Chegou à casa de Noêmia e disse que gostaria que Deolinda fosse trabalhar para ele.

Noêmia, embora educada nos últimos tempos por Deolinda, conservava alguns hábitos da educação anterior, conselhos recebidos da mãe e do pai enquanto vivos.

_Eu sinto muito Sr. Fernão. Estou com dezenove anos e não permitirei que o senhor tire a empregada da minha casa.

Noêmia falou do jeito que Deolinda desaconselhava. Ela era a empregada e a Noêmia acabava de agir como se ela fosse a sua mãe.

O Sr. Fernão riu-se da infantilidade da moça.

_Ela irá trabalhar na minha casa enquanto você estiver viajando. Uma moça fina precisa viajar e é minha obrigação zelar por você.

Deolinda concordou com ele.

_Certamente, Sr. Fernão. Eu fico imensamente que a menina conheça outros lugares. O senhor pretende que ela fique quanto tempo fora?

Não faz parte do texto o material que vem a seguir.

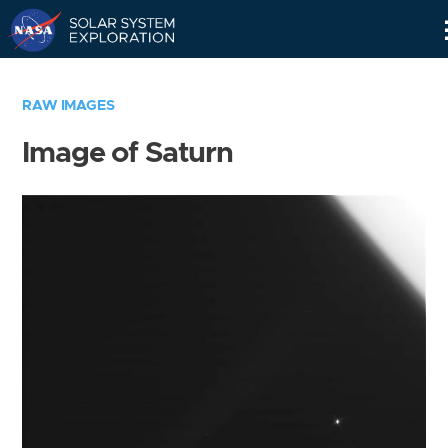
Skip
Navigation
RAW IMAGES
Image of Saturn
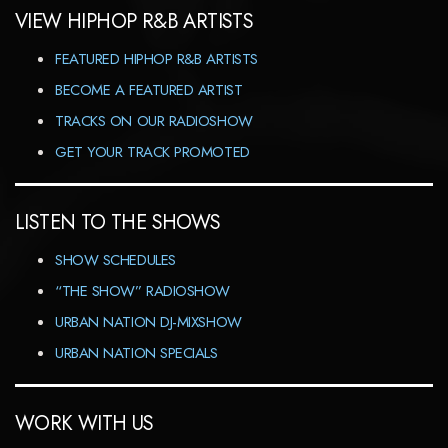
VIEW HIPHOP R&B ARTISTS
FEATURED HIPHOP R&B ARTISTS
BECOME A FEATURED ARTIST
TRACKS ON OUR RADIOSHOW
GET YOUR TRACK PROMOTED
LISTEN TO THE SHOWS
SHOW SCHEDULES
“THE SHOW” RADIOSHOW
URBAN NATION DJ-MIXSHOW
URBAN NATION SPECIALS
WORK WITH US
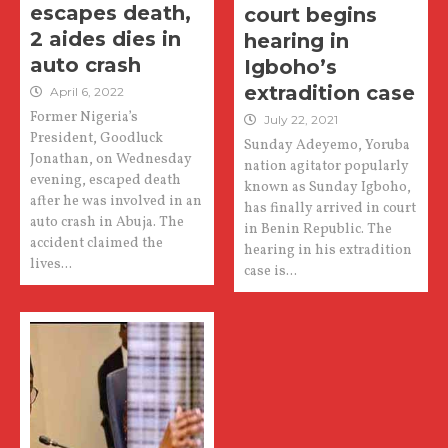
escapes death,
court begins
2 aides dies in
hearing in
auto crash
Igboho’s
extradition case
April 6, 2022
Former Nigeria’s
July 22, 2021
President, Goodluck
Sunday Adeyemo, Yoruba
Jonathan, on Wednesday
nation agitator popularly
evening, escaped death
known as Sunday Igboho,
after he was involved in an
has finally arrived in court
auto crash in Abuja. The
in Benin Republic. The
accident claimed the
hearing in his extradition
lives...
case is...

Fernão teve que responder enquanto calculava o quanto poderia disponibilizar para que a moça viajasse.

_Quinze dias!

Deolinda sorriu e abraçou Noêmia.

_Parabéns, querida.

Noêmia viajou e se deslumbrou com as paisagens jamais vistas.

Na volta da viagem, chegou a sua casa para abraçar Deolinda, mas ela ainda trabalhava na casa de Fernão.

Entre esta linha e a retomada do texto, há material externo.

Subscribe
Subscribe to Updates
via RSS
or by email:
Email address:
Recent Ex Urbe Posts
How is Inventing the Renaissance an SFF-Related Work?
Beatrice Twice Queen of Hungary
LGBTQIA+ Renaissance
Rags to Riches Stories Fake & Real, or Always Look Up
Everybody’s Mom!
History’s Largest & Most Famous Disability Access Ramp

_Sr. Fernão, o senhor poderia mandar a Deolinda de volta para casa? Eu trouxe roupas sujas na bagagem e preciso de alguém para me ajudar.

Fernão disse que gostou muito do jeito da Deolinda e que ela ficaria mais alguns dias com ele.

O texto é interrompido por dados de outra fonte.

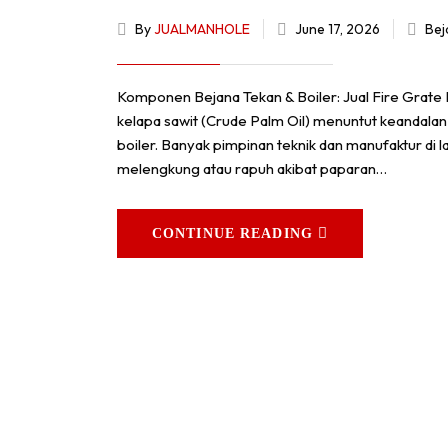
By
JUALMANHOLE
June 17, 2026
Bej
Komponen Bejana Tekan & Boiler: Jual Fire Grate
kelapa sawit (Crude Palm Oil) menuntut keandalan
boiler. Banyak pimpinan teknik dan manufaktur 
melengkung atau rapuh akibat paparan…
CONTINUE READING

Noêmia lembrou-se da educação recebida pelos pais e da educação recebida através da Deolinda.

_Sr. Fernão, o senhor foi muito gentil ao me proporcionar tão encantadora viagem, mas eu preciso de ajuda. Estou com muitas fotos e as quero guardar em álbuns. Tenho as malas a desfazer. Tenho a escola na segunda-feira. Eu peço com toda a humildade de quem está agradecida para que o senhor permita que ela volte agora mesmo para me ajudar.

Naquele momento, Fernão sentiu-se orgulhoso da viagem que proporcionou para a filha do amigo, órfã da sorte. Deolinda havia trabalhado bem e mostrou-se boa pessoa. Permitiu que a empregada voltasse para perto da sua tutelada.

Noêmia contou todos os detalhes da viagem para Deolinda, que não entendia muito bem, mas sabia que o contar era sinônimo de querer bem e a ouvia com muito carinho.

Assim, os planos para o futuro recomeçaram ambas sabedoras que planos existem para serem modificados de acordo com as circunstâncias e as necessidades.